How to deal with missing labels when you have multiple losses?

My dataset has input_features, continuous_label1 and continuous_label2. I always have data for input_features but occasionally continuous_label1 or continuous_label2 has no value. I don’t want to remove the lines where this is the case because learning can still happen when one of the two values are missing.

My loss function is “MSE loss for continuous_label1” + “MSE loss for continuous_label2”. What is the proper way to handle this situation? One option would be to set the missing value as the prediction. Would that make sense?

Is there a reason you’re training the two simultaneously rather than treating them as separate models? If the goal is to predict label1 and label2 with the highest accuracy I would expect you’d get (admittedly slightly) better performance by treating the two separately. Are there other constraints to your problem that require you to calculate them at the same time?

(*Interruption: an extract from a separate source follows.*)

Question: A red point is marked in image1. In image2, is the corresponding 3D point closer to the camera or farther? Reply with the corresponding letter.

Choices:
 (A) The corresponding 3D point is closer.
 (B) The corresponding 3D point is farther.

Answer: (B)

In terms of your proposed solution, I’m not sure it is going to work in the way you expect. By setting the missing value to the prediction you’re going to have significantly lower error than the case where you have both values, so the gradient updates will be smaller. As long as that’s acceptable then you should be fine.

How about if you define your loss function to be

if continuous_label1 & continuous_label2:
    ("MSE loss for continuous_label1" + "MSE loss for continuous_label2") / 2
else if continuous_label1 & not continuous_label2:
    "MSE loss for continuous_label1"
else if not continuous_label1 & continuous_label2:
    MSE loss for continuous_label2"
else:
    skip training example

?

“if continuous_label1” is to be read “if continuous_label1 exists”

EDIT: instead of dividing by 2, it is better to use the weighted average

I would rather not have 2 separate models. The goal is not really to have high prediction accuracy but rather to use a layer of the network as a high level representation of the input. Having this embedding layer simultaneous optimized for the 2 losses is a plus.

Yep, that would work. I have to figure out how to implement that on a minibatch efficiently in Tensorflow.